§ **TASK TO COMPLETE**
Search the records below for the word "week". Copy each line where it occurs.
─── RECORDS SUPPLIED
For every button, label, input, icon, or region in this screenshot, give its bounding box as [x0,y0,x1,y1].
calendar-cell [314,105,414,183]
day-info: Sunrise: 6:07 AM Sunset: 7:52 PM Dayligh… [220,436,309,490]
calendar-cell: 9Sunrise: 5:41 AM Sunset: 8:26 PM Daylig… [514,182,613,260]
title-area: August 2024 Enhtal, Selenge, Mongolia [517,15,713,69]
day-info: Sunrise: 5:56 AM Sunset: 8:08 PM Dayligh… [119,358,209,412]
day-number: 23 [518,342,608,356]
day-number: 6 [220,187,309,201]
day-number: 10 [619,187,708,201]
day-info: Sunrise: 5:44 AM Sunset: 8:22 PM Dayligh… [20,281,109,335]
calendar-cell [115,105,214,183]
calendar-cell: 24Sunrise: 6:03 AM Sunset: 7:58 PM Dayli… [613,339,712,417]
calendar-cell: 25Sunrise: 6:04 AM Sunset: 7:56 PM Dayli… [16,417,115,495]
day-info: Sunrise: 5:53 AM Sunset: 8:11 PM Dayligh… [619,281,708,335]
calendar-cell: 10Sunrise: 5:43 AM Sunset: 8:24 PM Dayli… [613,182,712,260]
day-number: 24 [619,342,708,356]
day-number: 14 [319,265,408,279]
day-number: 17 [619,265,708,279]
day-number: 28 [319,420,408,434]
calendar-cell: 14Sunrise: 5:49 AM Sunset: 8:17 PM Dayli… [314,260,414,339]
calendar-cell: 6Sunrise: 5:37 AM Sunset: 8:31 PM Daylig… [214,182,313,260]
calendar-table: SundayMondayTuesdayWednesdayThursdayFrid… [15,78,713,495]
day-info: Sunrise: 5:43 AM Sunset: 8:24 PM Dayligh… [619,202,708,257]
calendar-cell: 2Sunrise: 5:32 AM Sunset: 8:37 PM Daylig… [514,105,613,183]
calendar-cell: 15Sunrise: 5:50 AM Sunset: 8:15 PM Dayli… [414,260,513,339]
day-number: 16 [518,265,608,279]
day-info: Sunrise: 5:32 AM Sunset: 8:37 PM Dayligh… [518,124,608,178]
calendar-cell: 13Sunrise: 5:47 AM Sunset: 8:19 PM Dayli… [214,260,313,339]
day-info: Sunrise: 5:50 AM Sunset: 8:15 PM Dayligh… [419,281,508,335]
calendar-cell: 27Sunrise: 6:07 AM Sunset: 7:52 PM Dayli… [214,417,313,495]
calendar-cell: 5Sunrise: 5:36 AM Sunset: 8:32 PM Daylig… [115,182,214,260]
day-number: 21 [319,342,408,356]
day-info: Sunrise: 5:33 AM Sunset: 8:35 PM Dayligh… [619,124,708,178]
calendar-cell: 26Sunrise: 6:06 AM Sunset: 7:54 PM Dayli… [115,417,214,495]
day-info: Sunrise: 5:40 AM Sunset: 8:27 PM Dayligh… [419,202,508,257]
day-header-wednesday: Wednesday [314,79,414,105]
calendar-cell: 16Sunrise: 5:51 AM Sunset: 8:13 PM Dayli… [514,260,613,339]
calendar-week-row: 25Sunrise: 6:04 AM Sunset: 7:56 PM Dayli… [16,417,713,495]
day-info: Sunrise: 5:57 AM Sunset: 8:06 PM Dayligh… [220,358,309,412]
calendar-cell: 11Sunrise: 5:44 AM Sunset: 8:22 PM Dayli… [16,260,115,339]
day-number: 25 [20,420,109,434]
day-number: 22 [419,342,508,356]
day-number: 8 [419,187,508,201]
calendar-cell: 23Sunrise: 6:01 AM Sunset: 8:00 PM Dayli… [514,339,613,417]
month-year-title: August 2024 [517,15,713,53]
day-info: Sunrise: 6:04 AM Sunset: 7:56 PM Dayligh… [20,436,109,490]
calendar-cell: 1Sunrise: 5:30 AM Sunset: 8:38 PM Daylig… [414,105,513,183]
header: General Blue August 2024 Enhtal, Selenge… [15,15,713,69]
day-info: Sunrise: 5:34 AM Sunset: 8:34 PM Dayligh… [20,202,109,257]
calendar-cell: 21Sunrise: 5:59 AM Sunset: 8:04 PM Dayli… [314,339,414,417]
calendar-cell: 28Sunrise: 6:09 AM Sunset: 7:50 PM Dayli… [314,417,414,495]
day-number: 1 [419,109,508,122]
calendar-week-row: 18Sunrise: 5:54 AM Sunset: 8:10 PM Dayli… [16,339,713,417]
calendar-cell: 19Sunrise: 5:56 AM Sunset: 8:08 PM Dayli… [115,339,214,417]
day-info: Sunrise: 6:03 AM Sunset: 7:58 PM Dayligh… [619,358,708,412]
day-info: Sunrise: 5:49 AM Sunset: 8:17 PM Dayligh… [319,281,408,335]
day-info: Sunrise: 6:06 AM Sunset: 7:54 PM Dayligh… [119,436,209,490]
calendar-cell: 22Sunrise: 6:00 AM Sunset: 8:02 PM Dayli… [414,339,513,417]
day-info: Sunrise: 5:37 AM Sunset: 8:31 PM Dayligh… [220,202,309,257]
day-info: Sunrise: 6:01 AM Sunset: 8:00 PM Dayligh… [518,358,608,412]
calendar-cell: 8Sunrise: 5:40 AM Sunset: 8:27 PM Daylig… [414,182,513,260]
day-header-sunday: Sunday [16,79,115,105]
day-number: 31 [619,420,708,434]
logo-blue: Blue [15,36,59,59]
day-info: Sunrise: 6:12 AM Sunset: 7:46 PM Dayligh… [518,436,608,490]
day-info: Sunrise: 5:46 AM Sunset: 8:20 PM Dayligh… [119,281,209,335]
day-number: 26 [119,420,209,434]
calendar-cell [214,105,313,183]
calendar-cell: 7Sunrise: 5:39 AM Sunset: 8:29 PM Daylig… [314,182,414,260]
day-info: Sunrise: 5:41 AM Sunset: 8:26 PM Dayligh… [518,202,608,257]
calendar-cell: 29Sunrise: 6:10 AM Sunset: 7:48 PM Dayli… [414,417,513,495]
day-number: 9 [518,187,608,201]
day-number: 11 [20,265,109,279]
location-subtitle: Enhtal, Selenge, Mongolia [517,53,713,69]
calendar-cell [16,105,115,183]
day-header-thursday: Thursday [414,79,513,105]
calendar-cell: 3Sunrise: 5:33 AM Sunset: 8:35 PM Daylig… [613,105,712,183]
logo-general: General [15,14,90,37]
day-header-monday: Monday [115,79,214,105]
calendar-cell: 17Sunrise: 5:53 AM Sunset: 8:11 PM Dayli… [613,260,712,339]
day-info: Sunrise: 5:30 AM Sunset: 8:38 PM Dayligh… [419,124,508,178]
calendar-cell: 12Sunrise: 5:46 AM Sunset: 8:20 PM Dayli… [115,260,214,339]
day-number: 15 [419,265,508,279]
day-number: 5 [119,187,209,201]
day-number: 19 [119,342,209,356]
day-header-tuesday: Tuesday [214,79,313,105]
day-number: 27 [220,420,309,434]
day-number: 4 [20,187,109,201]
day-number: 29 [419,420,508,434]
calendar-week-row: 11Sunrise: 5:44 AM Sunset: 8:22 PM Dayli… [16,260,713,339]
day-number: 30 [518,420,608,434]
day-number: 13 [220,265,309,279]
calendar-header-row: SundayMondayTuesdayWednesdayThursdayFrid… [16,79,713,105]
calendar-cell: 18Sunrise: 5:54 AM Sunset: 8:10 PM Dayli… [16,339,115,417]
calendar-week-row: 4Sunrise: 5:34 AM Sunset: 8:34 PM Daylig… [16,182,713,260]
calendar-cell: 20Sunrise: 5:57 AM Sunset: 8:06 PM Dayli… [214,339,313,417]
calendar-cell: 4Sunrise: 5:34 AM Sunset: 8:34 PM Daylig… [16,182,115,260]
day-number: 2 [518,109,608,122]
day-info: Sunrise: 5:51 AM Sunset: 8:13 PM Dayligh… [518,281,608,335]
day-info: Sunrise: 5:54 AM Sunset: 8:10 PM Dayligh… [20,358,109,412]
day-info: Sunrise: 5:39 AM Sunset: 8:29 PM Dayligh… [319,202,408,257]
──────
§ **EXPECTED ANSWER**
calendar-week-row: 25Sunrise: 6:04 AM Sunset: 7:56 PM Dayli… [16,417,713,495]
calendar-week-row: 18Sunrise: 5:54 AM Sunset: 8:10 PM Dayli… [16,339,713,417]
calendar-week-row: 11Sunrise: 5:44 AM Sunset: 8:22 PM Dayli… [16,260,713,339]
calendar-week-row: 4Sunrise: 5:34 AM Sunset: 8:34 PM Daylig… [16,182,713,260]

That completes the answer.